Some of these things, don't just apply to respiratory therapy:

-Everything that can and will go wrong, usually does (a variation of Murphy's Law)
-If you've got time to sit, sit. (An EMS thang)
-People live against all odds, people die with no odds against them
-Sometimes, all you can do is hold their hand
-Experience matters, but not always
-You will say things that make you sound totally stupid, and sometimes you'll catch yourself, but sometimes you won't (I once came to the "conclusion" that Sp02 could *ALWAYS* be calculated by adding 30 to the Pa02 on a pt's blood gas [if their Pa02 is 85, then this would make their Sp02 115%.] Yeah, laugh it up.)
-Sometimes, you know more than you give yourself credit for knowing. Sometimes you will surprise yourself, and sometimes you'll feel like you don't know enough
-You will question what you're doing with your life at least once during the course of your formal education
-Some days, you will know that you have chosen the right career field, and other days, you will find yourself wondering if you've made the right choice
-It is, in fact, okay to not know the answer. It is, however, never okay to not ask or seek out the answer in another way
-Some people are there to help you, others will try to hurt you
-You can't fix everyone, but you can sure try like hell

They say that the first year of RT school is the toughest. You learn basic concepts, formulas, laws, and equations that you will carry with you for your entire career as a therapist. The second year just consists of building on these concepts.

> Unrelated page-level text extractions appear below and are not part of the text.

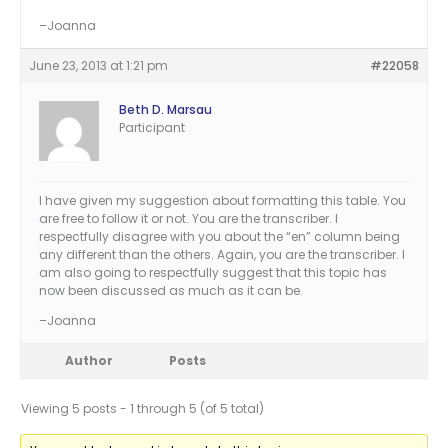
–Joanna
June 23, 2013 at 1:21 pm
#22058
Beth D. Marsau
Participant
I have given my suggestion about formatting this table. You
are free to follow it or not. You are the transcriber. I
respectfully disagree with you about the “en” column being
any different than the others. Again, you are the transcriber. I
am also going to respectfully suggest that this topic has
now been discussed as much as it can be.
–Joanna
Author
Posts
Viewing 5 posts - 1 through 5 (of 5 total)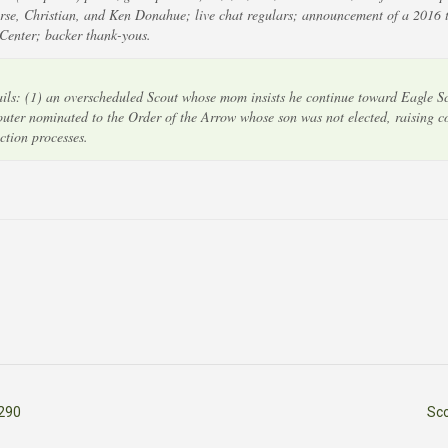
rse, Christian, and Ken Donahue; live chat regulars; announcement of a 2016 t
 Center; backer thank-yous.
s: (1) an overscheduled Scout whose mom insists he continue toward Eagle Sc
couter nominated to the Order of the Arrow whose son was not elected, raising 
ction processes.
290
Sc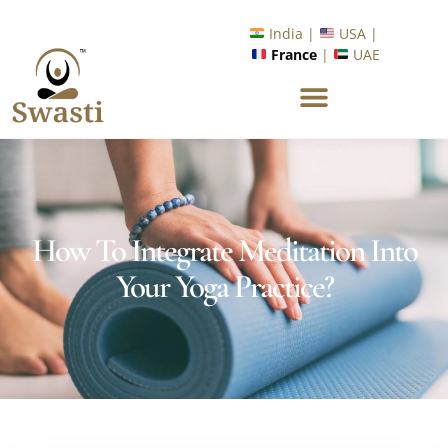
Ready to Unlock International Opportunities in Wellness &
Yoga with Industry Upskilling 1.0 Program?
Know More
India |
USA |
France
|
UAE
How To Integrate Meditation Into
Your Yoga Practice?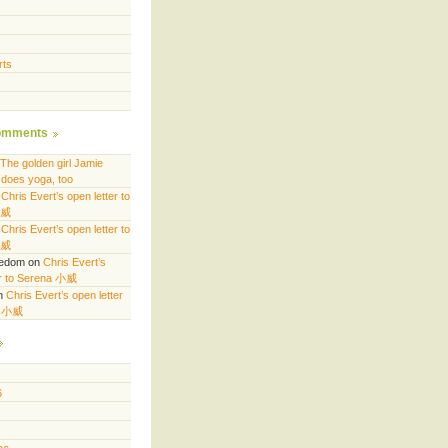
rts
omments
The golden girl Jamie
does yoga, too
n
Chris Evert’s open letter to
小威
n
Chris Evert’s open letter to
小威
eedom
on
Chris Evert’s
er to Serena 小威
n
Chris Evert’s open letter
a 小威
6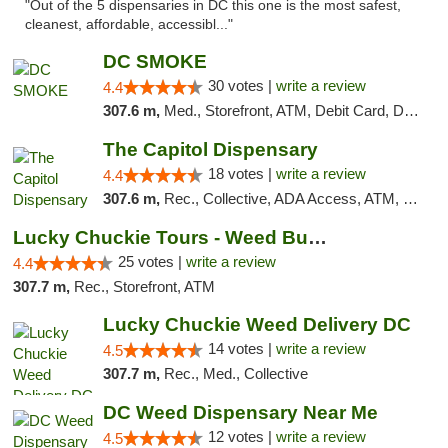
"Out of the 5 dispensaries in DC this one is the most safest,
cleanest, affordable, accessibl..."
DC SMOKE
30 votes |
write a review
4.4
307.6 m,
Med., Storefront, ATM, Debit Card, Delivery, Pickup
The Capitol Dispensary
18 votes |
write a review
4.4
307.6 m,
Rec., Collective, ADA Access, ATM, Delivery, Pickup
Lucky Chuckie Tours - Weed Bus Tours DC
25 votes |
write a review
4.4
307.7 m,
Rec., Storefront, ATM
Lucky Chuckie Weed Delivery DC
14 votes |
write a review
4.5
307.7 m,
Rec., Med., Collective
DC Weed Dispensary Near Me
12 votes |
write a review
4.5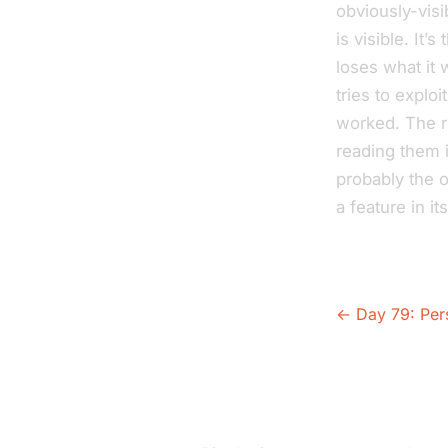
obviously-visi
is visible. It
loses what it
tries to exploi
worked. The r
reading them i
probably the 
a feature in it
← Day 79: Per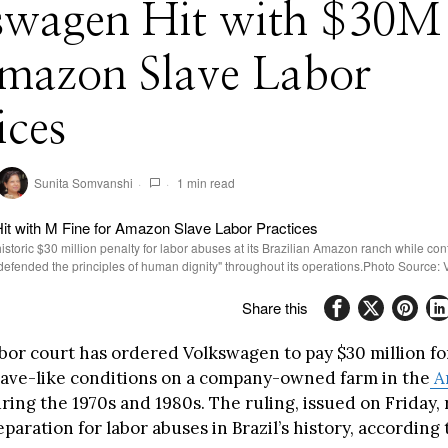
swagen Hit with $30M 
Amazon Slave Labor
ices
Sunita Somvanshi
1 min read
storic $30 million penalty for labor abuses at its Brazilian Amazon ranch while con
y defended the principles of human dignity" throughout its operations.Photo Source: 
Share this
bor court has ordered Volkswagen to pay $30 million fo
lave-like conditions on a company-owned farm in the
A
ring the 1970s and 1980s. The ruling, issued on Friday,
eparation for labor abuses in Brazil’s history, according 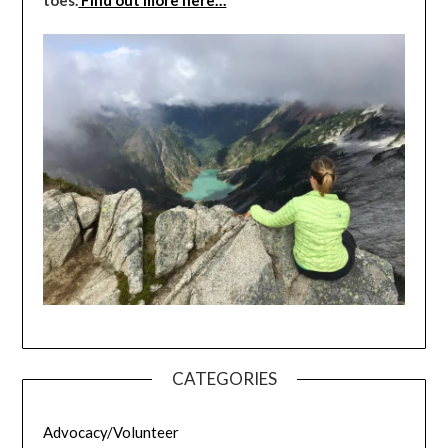
CATEGORIES
Advocacy/Volunteer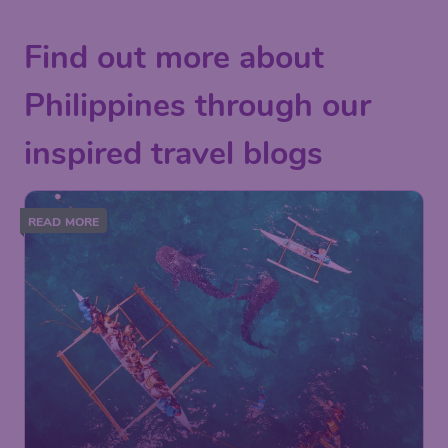
Find out more about
Philippines through our
inspired travel blogs
READ MORE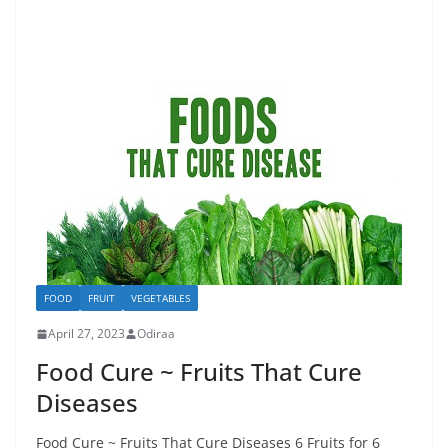
FOOD
FRUIT
VEGETABLES
April 27, 2023
Odiraa
Food Cure ~ Fruits That Cure
Diseases
Food Cure ~ Fruits That Cure Diseases 6 Fruits for 6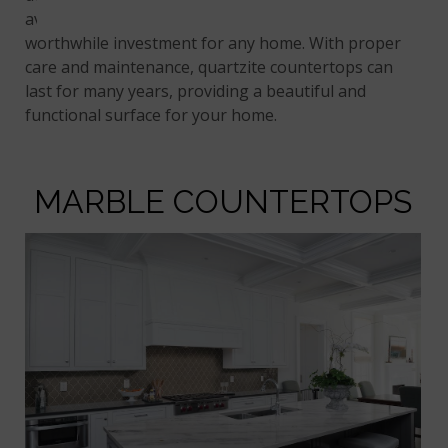
availability in bold and exotic colors make it a
worthwhile investment for any home. With proper
care and maintenance, quartzite countertops can
last for many years, providing a beautiful and
functional surface for your home.
MARBLE COUNTERTOPS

I have a wide base of readers for my blog. Some of you are new grad RTs, some of you have been practicing a while. Some of you are potential students, and some of you are right where I'm at in school. Some of you are nurses, doctors, and other health professionals. Some of you, are members of the general public.

I just wanted to take the time to thank all of you for sticking by me through my bouts of writer's block, stress, many questions and sporadic posting. I started my second year three weeks ago, and I'm in the home stretch. I've met a lot of great people, and even my significant other, through blogging and reading other blogs.

You have all been most excellent, and there is something about each of you that I either see in myself or would like to be like. I have one more year, then I can rock the RRT to my fullest potential.

It is my ultimate hope that I have at least helped one of you as much as you have helped me. Life really is all about paying it forward.